Could you show all lines in the entries below that contain the string "Geschäftsreisen"?
Content starts
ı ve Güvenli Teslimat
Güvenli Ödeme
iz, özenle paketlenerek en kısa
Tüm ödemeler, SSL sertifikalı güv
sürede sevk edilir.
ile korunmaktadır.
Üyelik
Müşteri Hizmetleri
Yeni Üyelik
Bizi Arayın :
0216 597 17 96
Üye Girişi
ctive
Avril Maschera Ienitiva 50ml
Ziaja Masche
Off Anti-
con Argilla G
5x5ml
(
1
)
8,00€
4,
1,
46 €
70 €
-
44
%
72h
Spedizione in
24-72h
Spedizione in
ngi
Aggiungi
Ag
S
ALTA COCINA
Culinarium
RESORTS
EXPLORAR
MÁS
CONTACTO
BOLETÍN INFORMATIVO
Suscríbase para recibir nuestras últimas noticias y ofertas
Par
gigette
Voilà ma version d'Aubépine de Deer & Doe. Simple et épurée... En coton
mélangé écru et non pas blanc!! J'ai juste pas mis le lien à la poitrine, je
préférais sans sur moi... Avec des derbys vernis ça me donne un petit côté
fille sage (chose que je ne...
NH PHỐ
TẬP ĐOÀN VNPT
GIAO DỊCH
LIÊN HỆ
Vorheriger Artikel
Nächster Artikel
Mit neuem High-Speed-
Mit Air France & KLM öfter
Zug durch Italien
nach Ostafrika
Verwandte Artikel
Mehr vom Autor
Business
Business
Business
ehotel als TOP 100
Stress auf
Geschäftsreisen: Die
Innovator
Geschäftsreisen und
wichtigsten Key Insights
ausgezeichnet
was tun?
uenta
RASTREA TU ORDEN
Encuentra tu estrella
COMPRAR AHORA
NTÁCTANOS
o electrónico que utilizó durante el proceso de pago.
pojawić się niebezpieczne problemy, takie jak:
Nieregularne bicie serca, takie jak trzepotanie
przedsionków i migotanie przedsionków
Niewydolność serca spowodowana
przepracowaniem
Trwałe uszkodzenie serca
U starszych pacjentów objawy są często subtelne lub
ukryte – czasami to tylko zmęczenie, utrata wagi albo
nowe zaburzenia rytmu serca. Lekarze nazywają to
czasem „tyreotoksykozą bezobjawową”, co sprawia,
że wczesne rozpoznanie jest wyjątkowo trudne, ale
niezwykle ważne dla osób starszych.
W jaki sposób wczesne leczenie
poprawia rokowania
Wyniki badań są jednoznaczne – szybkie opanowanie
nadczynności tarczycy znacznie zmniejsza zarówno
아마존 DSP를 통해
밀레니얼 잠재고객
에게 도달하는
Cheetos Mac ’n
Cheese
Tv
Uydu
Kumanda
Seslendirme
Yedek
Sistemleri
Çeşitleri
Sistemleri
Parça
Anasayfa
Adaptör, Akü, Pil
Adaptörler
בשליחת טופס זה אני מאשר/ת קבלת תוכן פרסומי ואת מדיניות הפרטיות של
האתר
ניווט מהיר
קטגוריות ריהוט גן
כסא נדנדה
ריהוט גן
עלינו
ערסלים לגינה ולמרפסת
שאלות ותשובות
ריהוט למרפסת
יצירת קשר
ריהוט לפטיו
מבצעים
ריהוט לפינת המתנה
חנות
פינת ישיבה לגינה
Content ends
▶ **OUTPUT BELOW**
Geschäftsreisen: Die
Geschäftsreisen und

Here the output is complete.